What was common among the miRNA values we obtained were associations to various forms of cancer, such as carcinoma. miRNA 21 in particular, is responsible for numerous biological processes and diseases from cancer to cardiovascular diseases[13]. Additional insight into the expression of miRNA 21 found it to be upregulated in almost all types of cancer some of which include breast cancer, colon cancer, and lung cancer. miRNA 182 and miRNA 766 are some of the other miRNA values that have some connection to cancer development that are included in the 11 miRNA values we isolated in our results.

Using the National Center for Biotechnology Information (NCBI) website, we were able to focus on our second miRNA value of interest, miRNA 26B. According to the report on miRNA 26B on the NCBI website, processes associated with this particular miRNA include negative regulation, or a blocked expression, of a defense response to a virus as well as the positive regulation, or gene undergoing transcription, of apoptotic signaling pathways[14]. Apoptotic signaling is a process that is programmed for cell death[15]. miRNA 26B is interesting in particular for our project because it is also associated with the positive regulation of tau-protein kinase activity.
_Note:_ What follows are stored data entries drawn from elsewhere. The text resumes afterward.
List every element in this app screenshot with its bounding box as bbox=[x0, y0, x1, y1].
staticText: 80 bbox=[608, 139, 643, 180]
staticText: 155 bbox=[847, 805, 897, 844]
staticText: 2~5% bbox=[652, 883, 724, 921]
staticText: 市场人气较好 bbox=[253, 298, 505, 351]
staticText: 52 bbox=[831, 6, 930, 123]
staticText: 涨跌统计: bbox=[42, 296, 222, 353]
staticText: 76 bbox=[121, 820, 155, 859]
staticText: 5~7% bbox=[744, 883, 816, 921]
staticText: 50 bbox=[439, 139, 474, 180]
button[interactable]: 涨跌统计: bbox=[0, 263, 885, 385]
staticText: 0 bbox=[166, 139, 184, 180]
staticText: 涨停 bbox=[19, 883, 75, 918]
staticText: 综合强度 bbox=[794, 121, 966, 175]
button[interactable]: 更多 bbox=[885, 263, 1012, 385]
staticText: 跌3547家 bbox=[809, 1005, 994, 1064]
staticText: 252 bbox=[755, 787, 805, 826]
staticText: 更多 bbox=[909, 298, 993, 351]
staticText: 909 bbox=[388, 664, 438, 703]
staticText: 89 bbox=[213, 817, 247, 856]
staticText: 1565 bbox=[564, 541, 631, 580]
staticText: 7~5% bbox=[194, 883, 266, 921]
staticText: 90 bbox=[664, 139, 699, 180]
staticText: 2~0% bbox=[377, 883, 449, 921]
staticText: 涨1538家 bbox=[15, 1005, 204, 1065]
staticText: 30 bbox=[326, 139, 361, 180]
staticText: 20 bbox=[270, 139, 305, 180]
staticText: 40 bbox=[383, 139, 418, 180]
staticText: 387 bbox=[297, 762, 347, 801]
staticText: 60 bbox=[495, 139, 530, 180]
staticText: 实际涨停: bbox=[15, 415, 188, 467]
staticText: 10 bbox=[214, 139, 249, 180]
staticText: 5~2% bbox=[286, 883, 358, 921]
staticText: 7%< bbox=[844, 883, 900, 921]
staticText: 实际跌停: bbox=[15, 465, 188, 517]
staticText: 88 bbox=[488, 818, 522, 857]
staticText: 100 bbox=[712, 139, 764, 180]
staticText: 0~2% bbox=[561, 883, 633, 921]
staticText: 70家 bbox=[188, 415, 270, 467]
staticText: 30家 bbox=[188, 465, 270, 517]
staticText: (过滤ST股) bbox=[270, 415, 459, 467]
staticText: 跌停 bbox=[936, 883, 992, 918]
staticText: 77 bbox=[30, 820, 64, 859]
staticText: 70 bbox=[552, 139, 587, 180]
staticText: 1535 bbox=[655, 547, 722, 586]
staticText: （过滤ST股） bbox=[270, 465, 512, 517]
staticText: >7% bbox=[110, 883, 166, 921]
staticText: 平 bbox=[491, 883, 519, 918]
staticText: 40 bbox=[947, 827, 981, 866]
Tau is a common protein associated with AD through neurofibrillary tangles, which are collections of the tau protein[14]. These collections, commonly found in the neurons, block the transport system of a neuron which damages neuron communication. Neurofibrillary tangles, through tau proteins, and the buildup of amyloid plaques, which consists of the toxic protein beta-amyloid 42, are just some of the main characteristics of AD[16].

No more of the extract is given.